# Exercise requirements
As the answer, set down the lines below from the one containing "ExmÃ¡nager Valentine" through the one containing "Carlos Narváez se puso el", exactly and inclusively, and no others.

- - - - - - -

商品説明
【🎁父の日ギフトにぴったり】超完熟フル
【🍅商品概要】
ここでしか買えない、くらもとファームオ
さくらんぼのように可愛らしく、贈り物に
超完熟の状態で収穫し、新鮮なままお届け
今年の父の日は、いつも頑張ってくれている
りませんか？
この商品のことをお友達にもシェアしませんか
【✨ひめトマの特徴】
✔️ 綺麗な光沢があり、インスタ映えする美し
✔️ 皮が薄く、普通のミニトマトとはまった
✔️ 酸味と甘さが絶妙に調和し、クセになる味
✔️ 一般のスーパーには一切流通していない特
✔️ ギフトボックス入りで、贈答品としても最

- - - - - - -

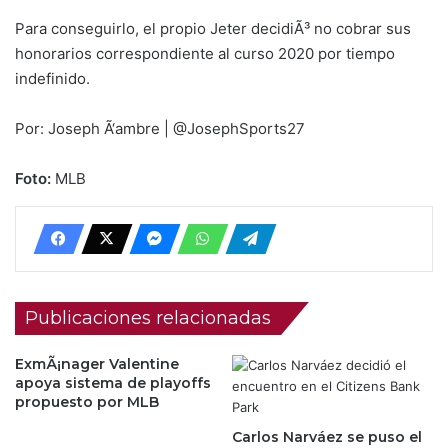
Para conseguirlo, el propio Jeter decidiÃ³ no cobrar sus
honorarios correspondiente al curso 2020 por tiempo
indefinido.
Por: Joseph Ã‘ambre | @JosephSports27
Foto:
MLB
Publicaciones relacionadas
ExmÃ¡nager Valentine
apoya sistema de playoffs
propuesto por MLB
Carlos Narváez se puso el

- - - - - - -

# Worked solution
ExmÃ¡nager Valentine
apoya sistema de playoffs
propuesto por MLB
Carlos Narváez se puso el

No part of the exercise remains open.